Turning to Colombia, in the past ten years its army has gradually privatized its dirty war against dissent. Today, it commits limited doses of terror while facilitating massive doses by the paramilitary death squad alliance known as the United Self-Defense Forces of Colombia (AUC). The AUC, which on September 10 was added to the State Department’s list of Foreign Terror Organizations, has in recent years been responsible for 75-80 percent of the political killings in Colombia.
The U.S.-sponsored Colombian army shares intelligence with the AUC, the better to help the paramilitaries draw up death lists. Often, the army will usher the AUC through roadblocks and seal off a village just long enough for the death squad to dismember with chain saws community activists, human rights investigators, labor leaders and others suspected merely of sympathizing with the political program of leftist guerrillas.
The Colombian army’s praises are sung by everyone from Secretary of State Colin Powell (see, Colombia’s Right-Wing Terror Campaign Easy to Shut Down–If Only the U.S. Had the Will) to Senator Bob Graham (see, Colombia-aid Supporters Use Lies, Evasions and Distortions) to 60 Minutes correspondent Mike Wallace (see, Colombia, 60 Minutes and The Year of Improving Significantly). Yes, the administration has prominent Democrats and “liberal” journalists on this pro-terror team. These highly sophisticated propagandists are quick to denounce the death squads’ depredations, but all pretend that the army is the AUC’s nemesis rather than its protector. Thus, their “solution” is to continue to ply the army with aid so they’ll be more effective in crushing the AUC. Guess what? The more aid we provide, the stronger the AUC grows.
Maybe, just maybe, the stated goal isn’t the real goal. If it were, policy makers long ago would have reassessed the situation and put real pressure, not the phony stuff, on the Colombian generals and their front man, President Andres Pastrana. Surely, the last thing policy makers would do is lobby against human-rights conditions or accept cosmetic changes at face value and cynically trumpet them to sell Congress and the media on massive aid to the terror-facilitating army.
But most of our media and Congress do take at face value the pronouncements of Pastrana and his generals, not knowing or caring that their credibility is nil.
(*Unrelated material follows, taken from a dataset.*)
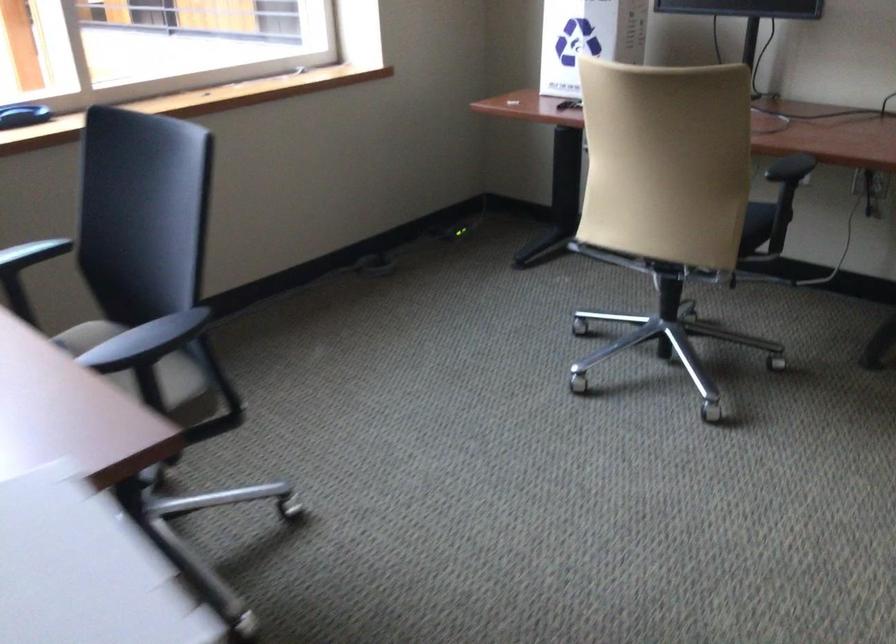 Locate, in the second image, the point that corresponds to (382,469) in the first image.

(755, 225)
The latest report from Human Rights Watch, The ‘Sixth Division’: Military-Paramilitary Ties and U.S. Policy in Colombia, contrasts the words of Pastrana and the generals with their deeds. One international observer hit the nail on the head: “The military is playing a double game. While it aggressively pursues a public relations campaign to clean up its image, on the ground it continues to strongly support paramilitary groups.” Nothing could be more obvious–unless your name is Mike Wallace. Even more pathetic than Wallace is the Columbia Journalism Review. This sorry excuse for a media “watchdog” devotes an article in the September/October issue, not to scrutinizing Colombia’s PR operation, but to uncritically lauding it.
Today, savvy pro-terror propagandists in the Bush administration –Negroponte, Reich (if the Senate ever approves him) and Iran-contra perjurer Elliott Abrams (now assisting Condoleeza Rice)–must become anti-terror propagandists. It won’t be an easy transformation, but if President Bush didn’t think they could make it, he never would have sought their services. I mean, c’mon, can you think of any other reason he’d want them in his “anti-terror” administration?